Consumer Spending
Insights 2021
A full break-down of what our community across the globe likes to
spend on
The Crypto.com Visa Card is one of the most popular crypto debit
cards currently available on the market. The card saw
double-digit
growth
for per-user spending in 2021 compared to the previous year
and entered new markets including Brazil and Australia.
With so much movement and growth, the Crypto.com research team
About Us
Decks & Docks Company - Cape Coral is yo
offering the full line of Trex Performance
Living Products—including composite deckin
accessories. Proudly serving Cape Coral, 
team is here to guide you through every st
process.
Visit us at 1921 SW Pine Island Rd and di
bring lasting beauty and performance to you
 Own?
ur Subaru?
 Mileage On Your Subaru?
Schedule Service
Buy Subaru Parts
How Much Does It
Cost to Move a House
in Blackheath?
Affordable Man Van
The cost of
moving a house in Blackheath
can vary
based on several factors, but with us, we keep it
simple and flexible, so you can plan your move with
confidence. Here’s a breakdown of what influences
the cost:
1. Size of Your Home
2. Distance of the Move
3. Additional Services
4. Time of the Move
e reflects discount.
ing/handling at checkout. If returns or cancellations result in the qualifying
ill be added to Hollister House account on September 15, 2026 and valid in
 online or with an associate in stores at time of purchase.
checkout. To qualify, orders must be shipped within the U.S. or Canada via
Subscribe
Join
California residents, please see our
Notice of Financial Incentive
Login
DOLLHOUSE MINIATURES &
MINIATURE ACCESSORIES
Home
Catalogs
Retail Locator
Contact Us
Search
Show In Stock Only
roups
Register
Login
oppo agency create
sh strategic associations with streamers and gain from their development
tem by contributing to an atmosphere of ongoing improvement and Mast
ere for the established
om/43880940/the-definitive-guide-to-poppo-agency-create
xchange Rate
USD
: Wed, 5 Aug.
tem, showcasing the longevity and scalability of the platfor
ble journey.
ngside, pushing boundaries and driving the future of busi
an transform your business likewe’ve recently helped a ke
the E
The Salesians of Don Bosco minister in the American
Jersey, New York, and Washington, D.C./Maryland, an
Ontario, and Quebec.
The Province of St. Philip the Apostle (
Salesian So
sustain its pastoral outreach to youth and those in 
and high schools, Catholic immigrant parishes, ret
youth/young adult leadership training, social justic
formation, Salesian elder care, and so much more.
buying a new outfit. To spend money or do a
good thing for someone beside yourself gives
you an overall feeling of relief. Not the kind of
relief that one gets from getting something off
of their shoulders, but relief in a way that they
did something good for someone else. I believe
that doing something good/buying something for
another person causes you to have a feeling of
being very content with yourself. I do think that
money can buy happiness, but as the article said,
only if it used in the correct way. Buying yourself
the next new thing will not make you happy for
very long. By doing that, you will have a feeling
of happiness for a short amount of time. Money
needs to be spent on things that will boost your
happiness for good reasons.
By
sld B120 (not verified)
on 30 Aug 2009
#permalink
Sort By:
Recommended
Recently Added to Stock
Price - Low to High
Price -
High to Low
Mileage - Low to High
────────
EXERCISE OBJECTIVE: Would you please reproduce the records above exactly, only from their first line through the line holding "based on several", with both ends included?

OUTPUT FOR THIS TASK:
Consumer Spending
Insights 2021
A full break-down of what our community across the globe likes to
spend on
The Crypto.com Visa Card is one of the most popular crypto debit
cards currently available on the market. The card saw
double-digit
growth
for per-user spending in 2021 compared to the previous year
and entered new markets including Brazil and Australia.
With so much movement and growth, the Crypto.com research team
About Us
Decks & Docks Company - Cape Coral is yo
offering the full line of Trex Performance
Living Products—including composite deckin
accessories. Proudly serving Cape Coral, 
team is here to guide you through every st
process.
Visit us at 1921 SW Pine Island Rd and di
bring lasting beauty and performance to you
 Own?
ur Subaru?
 Mileage On Your Subaru?
Schedule Service
Buy Subaru Parts
How Much Does It
Cost to Move a House
in Blackheath?
Affordable Man Van
The cost of
moving a house in Blackheath
can vary
based on several factors, but with us, we keep it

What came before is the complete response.